Sunday, May 20, 2018

Follow-up: "US companies begin to reduce bond holdings after tax overhaul"

Sharp-eyed reader will see why we headlined with "Follow-up". More after the jump.
From the Financial Times, May 13:
Allergan and Celgene cut their securities investments as executives prepare to invest

US companies’ pile of bond investments is shrinking as they prepare to radically change the way they spend their excess cash.

The biggest 30 corporate stockpiles of securities shrank 10 per cent, or $61bn, in the first quarter to $524bn, according to an FT analysis of public filings.

At the same time the aggregate growth in companies’ holdings of cash and equivalents rose 17 per cent, or $34bn, to $239bn, as senior executives assess new ways to deploy their capital.

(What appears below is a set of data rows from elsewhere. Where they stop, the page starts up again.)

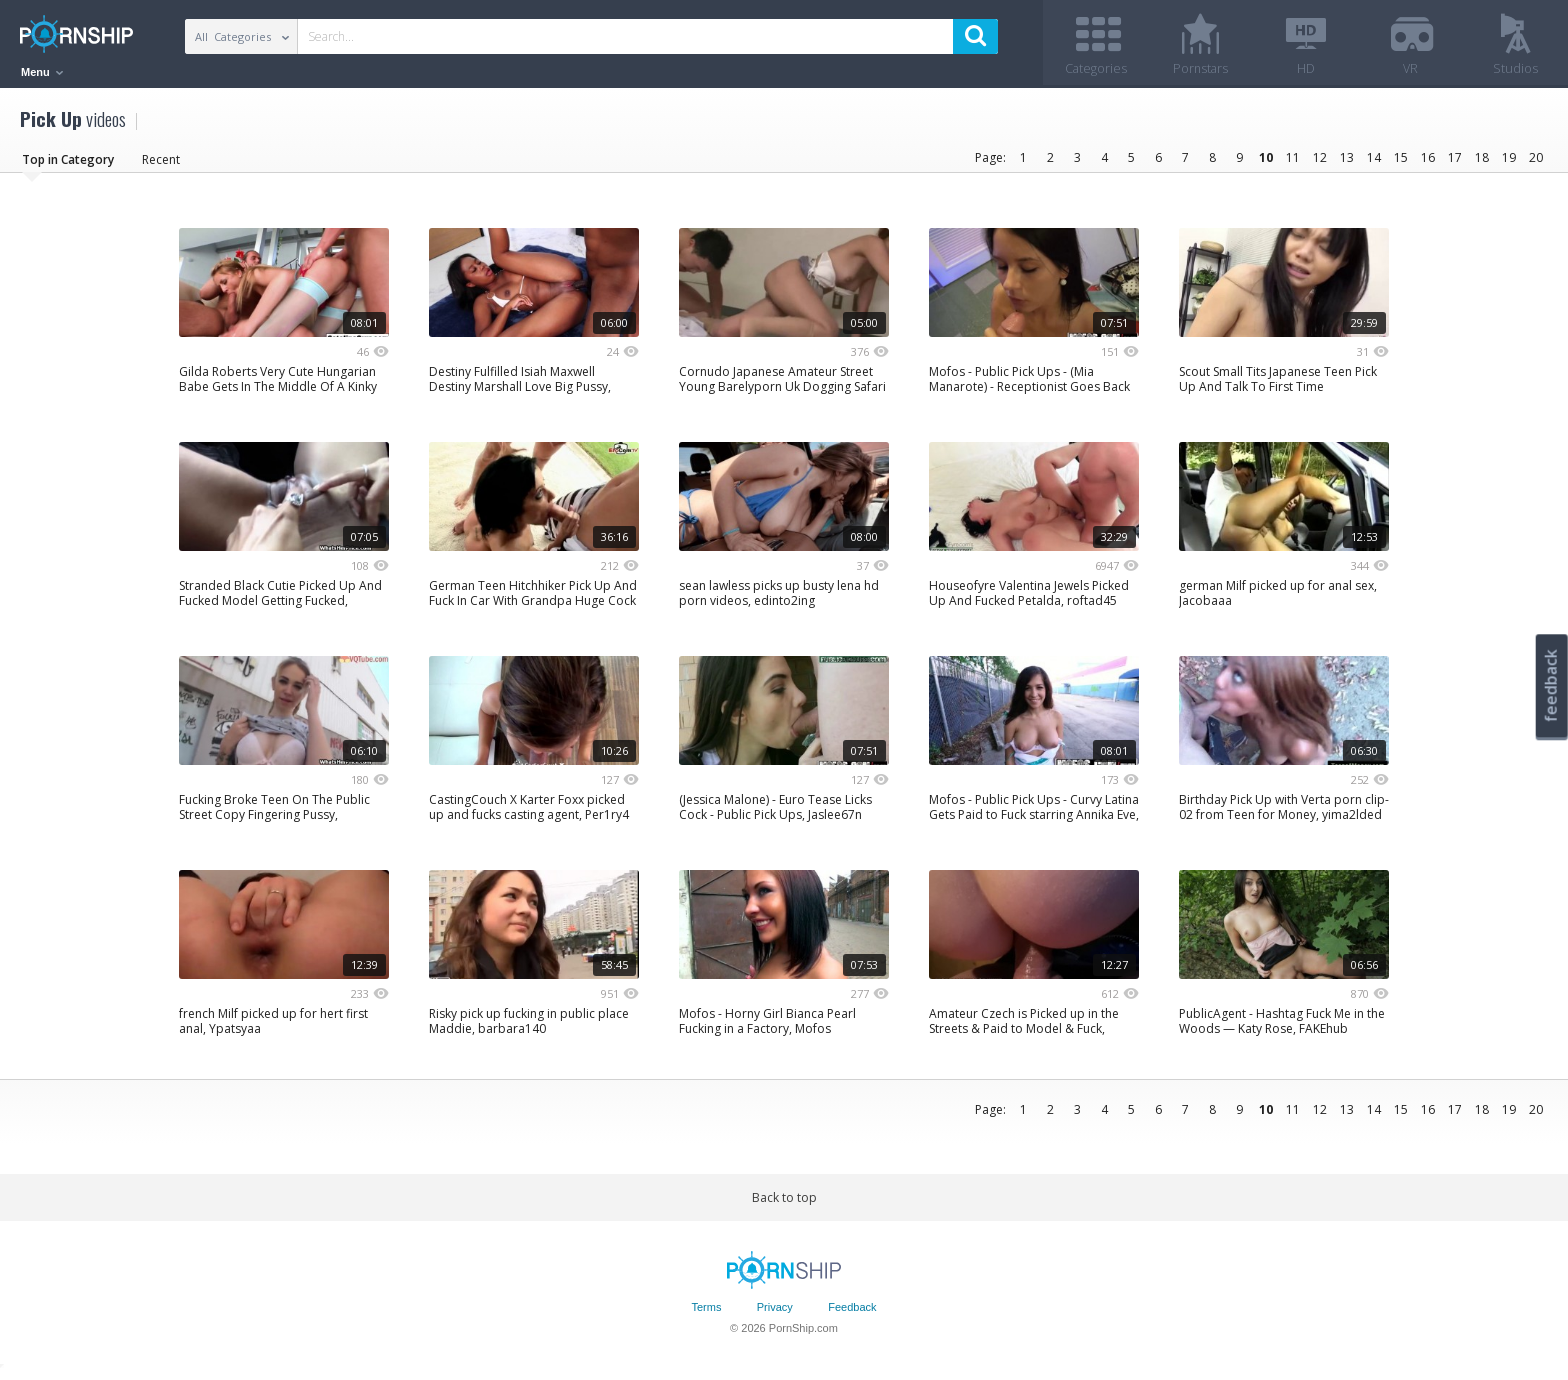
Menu (42, 72)
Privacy (775, 1313)
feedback (1551, 685)
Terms (706, 1313)
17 (1455, 162)
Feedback (852, 1313)
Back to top (784, 1202)
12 (1320, 162)
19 (1509, 162)
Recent (161, 164)
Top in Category (68, 164)
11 (1293, 162)
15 (1401, 162)
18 (1482, 162)
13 (1347, 162)
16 (1428, 162)
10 (1266, 162)
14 (1374, 162)
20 (1536, 162)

Until this year, US companies faced a 35 per cent corporate tax rate at home, but did not need to pay tax on foreign profits until those earnings were repatriated. That prompted companies such as Microsoft, Apple and Cisco in the past decade to invest hundreds of billions of dollars of spare cash offshore, mainly in bonds and other securities, to earn a return....MORE
The author of the above piece is Alexandra Scaggs, in this case writing for the paper rather than FT Alphaville where she looks at fixed-income and other stuff.
In February 2018 she had a couple posts we linked to that foreshadowed what markets have been seeing:
Feb. 1
Bonds: "Apple, Alphabet and Microsoft... — might consider borrowing some bond-market manoeuvres from the Federal Reserve."
If the companies simply repatriate the dollar amount they will only have to sell enough  assets to pay the tax. If they plan to distribute/invest the cash they will have to sell into already weakening markets.
I haven't seen this point raised anywhere in the media other than...

From FT Alphaville, Feb. 1:

B.R.E.A.M. (Bonds Rule Everything Around Me)
Bigtech and pharma companies — Apple, Alphabet and Microsoft among them — might consider borrowing some bond-market manoeuvres from the Federal Reserve....
That was followed by "US companies might be liquidating their offshore bond hoards" a few weeks later.

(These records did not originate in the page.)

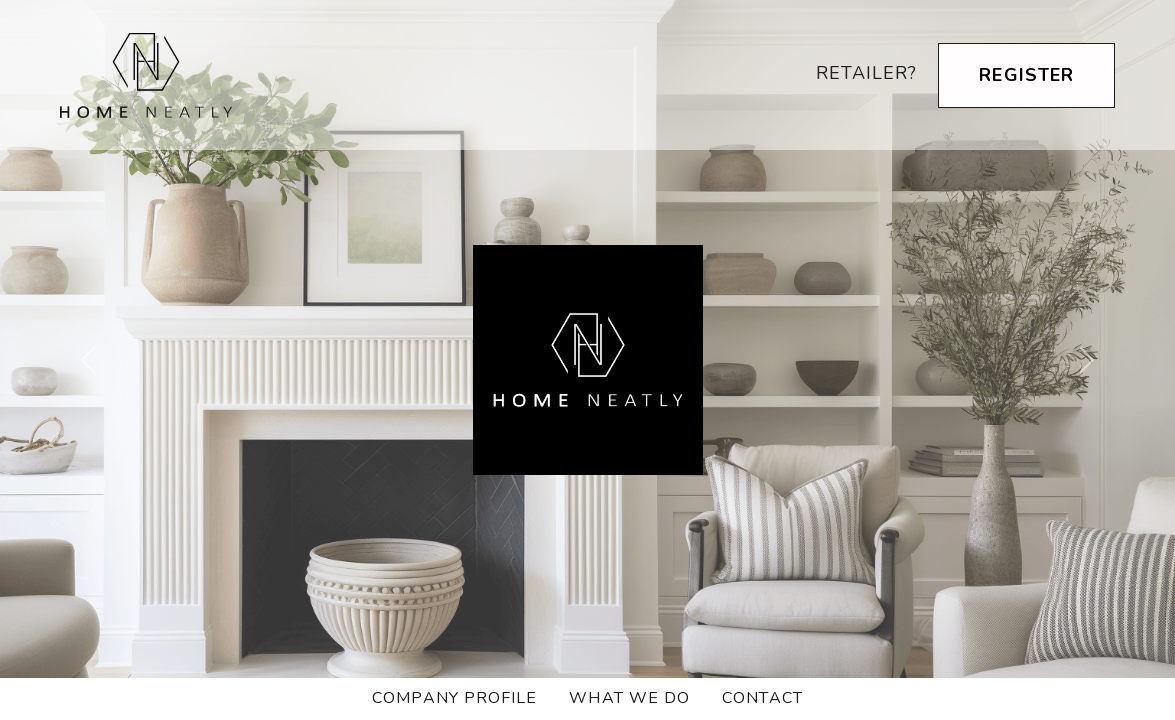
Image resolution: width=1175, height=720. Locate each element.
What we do (629, 698)
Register (1026, 75)
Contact (762, 698)
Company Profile (454, 698)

Alexandra seems to be one of the few journos bulldogging what for market operators is a pretty important story....
...And from FT Alphaville, Feb. 20:
Something odd has been happening to short-term bank bonds.
So far this month, spreads on banks' two-year bonds have widened by more than 15 basis points, according to Bank of America Merrill Lynch. For all US corporate debt maturing in 1-3 years (which includes bank bonds), spreads have widened 8bps, according to BofAML ICE's index. Spreads on three-year and four-year securities have widened by about 11bps and 12bps, respectively:.....
And the "other stuff"? Well, there was:
A weekend in Texas with ZeroHedge readers, Part 1
And:
Cigarettes are the vice America needs  
And...many, many more.

Come for the convexity, stay for the duration.